THE PROBLEM: Somewhere below is a line with "资讯中心 (420, 989)" and, later, a line with "How to Write a Book Review? (529, 2059)"; repeat those two lines and all the lines between them, exactly as they are.

BEGIN DATA IN THIS EXERCISE

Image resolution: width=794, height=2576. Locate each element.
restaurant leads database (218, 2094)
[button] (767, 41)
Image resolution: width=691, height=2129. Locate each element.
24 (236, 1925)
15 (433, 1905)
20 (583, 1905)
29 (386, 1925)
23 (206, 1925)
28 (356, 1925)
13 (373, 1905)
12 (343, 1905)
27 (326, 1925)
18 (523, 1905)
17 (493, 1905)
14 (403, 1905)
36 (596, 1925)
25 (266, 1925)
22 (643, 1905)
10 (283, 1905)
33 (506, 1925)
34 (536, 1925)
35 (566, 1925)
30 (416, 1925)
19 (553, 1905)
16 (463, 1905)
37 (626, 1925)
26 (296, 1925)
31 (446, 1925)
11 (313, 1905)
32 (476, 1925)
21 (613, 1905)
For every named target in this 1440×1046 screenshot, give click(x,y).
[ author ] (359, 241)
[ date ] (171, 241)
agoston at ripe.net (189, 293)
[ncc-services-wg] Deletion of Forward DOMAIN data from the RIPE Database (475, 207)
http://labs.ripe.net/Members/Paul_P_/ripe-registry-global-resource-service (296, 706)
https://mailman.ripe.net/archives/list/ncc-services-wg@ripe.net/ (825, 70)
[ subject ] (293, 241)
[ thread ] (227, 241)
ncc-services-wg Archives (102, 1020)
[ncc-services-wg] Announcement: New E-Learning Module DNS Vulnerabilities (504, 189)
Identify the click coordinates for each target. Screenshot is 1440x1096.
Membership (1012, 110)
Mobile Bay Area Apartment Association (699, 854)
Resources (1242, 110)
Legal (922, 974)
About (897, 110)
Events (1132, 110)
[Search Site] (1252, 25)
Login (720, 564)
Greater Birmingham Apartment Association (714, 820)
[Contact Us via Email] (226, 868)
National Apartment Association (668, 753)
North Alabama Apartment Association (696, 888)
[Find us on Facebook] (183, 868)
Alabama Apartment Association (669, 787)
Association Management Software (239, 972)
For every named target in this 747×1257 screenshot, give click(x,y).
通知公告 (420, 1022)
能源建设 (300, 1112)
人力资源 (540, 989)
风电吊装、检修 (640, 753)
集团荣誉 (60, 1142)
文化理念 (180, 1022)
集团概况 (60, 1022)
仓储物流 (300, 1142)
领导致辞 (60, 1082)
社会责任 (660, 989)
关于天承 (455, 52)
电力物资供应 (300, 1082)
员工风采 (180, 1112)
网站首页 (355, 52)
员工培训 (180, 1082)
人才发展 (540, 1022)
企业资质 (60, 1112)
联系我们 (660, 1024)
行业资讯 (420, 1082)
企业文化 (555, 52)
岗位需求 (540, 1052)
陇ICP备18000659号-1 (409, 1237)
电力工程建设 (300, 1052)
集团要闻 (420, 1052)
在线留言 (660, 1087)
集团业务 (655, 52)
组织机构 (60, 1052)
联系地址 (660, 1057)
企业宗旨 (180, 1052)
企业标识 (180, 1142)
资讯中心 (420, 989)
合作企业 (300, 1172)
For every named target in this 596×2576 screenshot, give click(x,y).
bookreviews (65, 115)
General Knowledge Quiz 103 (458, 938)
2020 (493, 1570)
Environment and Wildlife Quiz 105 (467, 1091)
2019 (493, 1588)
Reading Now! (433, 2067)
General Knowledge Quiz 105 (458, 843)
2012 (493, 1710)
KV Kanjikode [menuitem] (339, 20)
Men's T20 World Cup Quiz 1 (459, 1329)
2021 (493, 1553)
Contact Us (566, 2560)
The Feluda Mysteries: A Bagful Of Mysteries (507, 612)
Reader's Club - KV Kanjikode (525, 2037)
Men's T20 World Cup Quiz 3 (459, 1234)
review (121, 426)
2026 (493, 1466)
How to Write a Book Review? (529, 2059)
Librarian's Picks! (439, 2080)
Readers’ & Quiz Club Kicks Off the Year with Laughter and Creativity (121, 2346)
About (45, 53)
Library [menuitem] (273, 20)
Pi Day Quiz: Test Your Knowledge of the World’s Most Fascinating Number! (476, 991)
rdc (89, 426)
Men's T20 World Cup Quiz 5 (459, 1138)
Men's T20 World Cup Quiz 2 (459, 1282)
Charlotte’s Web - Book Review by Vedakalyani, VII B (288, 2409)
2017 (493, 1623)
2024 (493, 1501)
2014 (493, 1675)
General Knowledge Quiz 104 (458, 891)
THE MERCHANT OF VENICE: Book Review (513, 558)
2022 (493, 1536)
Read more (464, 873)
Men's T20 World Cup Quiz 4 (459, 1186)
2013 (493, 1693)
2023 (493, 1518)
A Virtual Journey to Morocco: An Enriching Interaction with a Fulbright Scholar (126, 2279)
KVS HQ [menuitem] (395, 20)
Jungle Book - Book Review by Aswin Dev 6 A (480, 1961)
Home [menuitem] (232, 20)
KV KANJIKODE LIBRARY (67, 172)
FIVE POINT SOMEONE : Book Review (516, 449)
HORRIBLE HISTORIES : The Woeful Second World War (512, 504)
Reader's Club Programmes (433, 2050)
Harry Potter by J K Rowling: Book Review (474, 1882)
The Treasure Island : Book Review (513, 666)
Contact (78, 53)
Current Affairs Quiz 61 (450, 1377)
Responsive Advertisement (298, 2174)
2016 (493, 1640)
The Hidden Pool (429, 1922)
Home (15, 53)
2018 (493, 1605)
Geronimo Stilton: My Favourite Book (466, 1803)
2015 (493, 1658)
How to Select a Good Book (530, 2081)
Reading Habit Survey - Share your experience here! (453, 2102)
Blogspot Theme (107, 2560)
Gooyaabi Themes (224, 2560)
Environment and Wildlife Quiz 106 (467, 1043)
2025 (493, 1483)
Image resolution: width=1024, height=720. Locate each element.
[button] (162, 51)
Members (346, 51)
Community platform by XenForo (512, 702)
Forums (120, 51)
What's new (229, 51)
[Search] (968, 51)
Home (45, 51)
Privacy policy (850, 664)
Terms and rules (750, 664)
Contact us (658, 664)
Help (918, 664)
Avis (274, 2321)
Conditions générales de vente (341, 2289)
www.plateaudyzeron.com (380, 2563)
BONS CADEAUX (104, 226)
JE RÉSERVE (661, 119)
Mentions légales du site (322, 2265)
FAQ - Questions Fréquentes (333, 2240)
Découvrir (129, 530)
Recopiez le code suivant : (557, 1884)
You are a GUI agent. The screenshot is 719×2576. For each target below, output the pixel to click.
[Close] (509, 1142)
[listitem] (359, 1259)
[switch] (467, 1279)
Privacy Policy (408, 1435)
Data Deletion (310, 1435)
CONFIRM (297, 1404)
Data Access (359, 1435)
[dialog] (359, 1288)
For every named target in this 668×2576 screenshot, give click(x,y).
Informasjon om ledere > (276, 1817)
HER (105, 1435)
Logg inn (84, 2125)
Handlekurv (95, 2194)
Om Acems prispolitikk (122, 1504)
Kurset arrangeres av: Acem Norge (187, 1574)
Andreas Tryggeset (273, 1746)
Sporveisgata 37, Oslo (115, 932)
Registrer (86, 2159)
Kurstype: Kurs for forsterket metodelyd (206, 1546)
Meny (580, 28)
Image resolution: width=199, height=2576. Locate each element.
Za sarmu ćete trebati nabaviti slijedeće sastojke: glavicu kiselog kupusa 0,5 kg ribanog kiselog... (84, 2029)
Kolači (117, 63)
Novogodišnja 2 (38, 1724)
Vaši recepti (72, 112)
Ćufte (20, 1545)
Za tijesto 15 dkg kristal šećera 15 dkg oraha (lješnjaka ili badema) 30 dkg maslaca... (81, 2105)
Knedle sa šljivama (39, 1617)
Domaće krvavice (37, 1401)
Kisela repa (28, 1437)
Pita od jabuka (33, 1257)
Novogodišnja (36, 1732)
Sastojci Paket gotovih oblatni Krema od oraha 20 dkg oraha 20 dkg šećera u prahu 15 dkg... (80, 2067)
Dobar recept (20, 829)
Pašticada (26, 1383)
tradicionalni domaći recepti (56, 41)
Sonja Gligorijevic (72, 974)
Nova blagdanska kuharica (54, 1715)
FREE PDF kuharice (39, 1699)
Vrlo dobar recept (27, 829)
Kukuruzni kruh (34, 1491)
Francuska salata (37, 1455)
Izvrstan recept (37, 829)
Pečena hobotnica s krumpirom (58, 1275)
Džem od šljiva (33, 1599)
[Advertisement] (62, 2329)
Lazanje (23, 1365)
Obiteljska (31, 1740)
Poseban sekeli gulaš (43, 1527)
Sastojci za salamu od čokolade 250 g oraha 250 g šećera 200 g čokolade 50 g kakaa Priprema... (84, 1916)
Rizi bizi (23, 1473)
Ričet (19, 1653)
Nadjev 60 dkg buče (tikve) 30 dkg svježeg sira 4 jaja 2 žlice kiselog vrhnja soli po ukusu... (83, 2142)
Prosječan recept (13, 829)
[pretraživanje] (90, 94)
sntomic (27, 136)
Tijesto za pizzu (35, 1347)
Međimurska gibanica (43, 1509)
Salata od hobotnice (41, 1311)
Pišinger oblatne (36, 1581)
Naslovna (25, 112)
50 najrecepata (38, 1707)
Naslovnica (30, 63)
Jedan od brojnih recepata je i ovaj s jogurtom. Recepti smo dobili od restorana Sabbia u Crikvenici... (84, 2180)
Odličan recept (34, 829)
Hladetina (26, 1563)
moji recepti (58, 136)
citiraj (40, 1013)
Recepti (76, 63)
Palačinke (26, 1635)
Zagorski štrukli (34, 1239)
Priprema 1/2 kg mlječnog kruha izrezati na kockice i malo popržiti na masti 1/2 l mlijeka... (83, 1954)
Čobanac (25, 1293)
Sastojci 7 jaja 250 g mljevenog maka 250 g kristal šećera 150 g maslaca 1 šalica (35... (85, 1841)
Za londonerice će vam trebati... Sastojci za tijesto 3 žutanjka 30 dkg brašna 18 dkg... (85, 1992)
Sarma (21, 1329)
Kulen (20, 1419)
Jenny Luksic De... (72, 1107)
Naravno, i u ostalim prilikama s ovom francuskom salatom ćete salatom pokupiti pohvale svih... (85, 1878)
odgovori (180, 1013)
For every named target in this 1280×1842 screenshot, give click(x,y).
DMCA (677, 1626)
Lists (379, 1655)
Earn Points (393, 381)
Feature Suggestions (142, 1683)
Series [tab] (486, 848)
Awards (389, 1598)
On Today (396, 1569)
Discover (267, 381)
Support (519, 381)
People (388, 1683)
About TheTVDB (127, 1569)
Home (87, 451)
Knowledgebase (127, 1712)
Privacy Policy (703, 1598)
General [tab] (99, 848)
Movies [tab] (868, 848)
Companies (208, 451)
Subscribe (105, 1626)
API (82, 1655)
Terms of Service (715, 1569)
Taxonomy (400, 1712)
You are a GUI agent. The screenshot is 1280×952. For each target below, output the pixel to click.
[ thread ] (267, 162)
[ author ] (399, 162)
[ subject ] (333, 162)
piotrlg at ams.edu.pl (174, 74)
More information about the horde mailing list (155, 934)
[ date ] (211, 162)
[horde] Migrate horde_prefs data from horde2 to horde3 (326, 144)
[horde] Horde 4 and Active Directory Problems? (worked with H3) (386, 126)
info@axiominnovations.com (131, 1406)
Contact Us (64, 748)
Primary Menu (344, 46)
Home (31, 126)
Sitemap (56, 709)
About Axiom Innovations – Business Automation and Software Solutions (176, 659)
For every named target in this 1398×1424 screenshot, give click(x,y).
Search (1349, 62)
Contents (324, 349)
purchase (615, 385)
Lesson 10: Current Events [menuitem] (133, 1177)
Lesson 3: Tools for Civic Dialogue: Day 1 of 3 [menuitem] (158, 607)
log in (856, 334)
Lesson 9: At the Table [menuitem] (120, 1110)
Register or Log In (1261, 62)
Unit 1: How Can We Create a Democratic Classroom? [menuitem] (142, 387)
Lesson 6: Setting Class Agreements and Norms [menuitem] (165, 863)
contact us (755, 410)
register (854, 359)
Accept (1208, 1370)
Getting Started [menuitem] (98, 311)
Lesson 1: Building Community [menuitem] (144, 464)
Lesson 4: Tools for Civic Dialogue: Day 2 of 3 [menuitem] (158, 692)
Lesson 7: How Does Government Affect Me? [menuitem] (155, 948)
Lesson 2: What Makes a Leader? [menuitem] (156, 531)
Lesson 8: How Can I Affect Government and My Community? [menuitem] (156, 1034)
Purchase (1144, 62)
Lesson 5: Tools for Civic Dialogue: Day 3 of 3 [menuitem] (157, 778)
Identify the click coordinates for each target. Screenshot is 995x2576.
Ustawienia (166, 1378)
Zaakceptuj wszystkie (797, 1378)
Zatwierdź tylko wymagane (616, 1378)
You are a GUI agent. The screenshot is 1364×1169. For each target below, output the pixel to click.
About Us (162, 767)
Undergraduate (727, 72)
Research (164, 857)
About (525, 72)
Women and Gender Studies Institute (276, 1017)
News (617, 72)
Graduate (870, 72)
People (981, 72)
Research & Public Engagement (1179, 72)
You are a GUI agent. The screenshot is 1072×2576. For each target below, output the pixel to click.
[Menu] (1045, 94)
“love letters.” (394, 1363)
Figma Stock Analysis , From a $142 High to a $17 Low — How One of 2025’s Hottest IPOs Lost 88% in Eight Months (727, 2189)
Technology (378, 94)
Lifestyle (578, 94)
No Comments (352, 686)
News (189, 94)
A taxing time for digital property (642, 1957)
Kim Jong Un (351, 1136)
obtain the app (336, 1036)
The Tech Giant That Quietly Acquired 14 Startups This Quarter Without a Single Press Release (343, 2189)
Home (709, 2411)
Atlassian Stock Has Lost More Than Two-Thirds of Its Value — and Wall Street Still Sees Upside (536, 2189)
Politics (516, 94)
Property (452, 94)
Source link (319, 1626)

END DATA IN THIS EXERCISE

RESPONSE TO THE EXERCISE:
资讯中心 (420, 989)
合作企业 (300, 1172)
For every named target in this 596×2576 screenshot, give click(x,y).
bookreviews (65, 115)
General Knowledge Quiz 103 (458, 938)
2020 (493, 1570)
Environment and Wildlife Quiz 105 (467, 1091)
2019 (493, 1588)
Reading Now! (433, 2067)
General Knowledge Quiz 105 (458, 843)
2012 (493, 1710)
KV Kanjikode [menuitem] (339, 20)
Men's T20 World Cup Quiz 1 (459, 1329)
2021 (493, 1553)
Contact Us (566, 2560)
The Feluda Mysteries: A Bagful Of Mysteries (507, 612)
Reader's Club - KV Kanjikode (525, 2037)
Men's T20 World Cup Quiz 3 (459, 1234)
review (121, 426)
2026 (493, 1466)
How to Write a Book Review? (529, 2059)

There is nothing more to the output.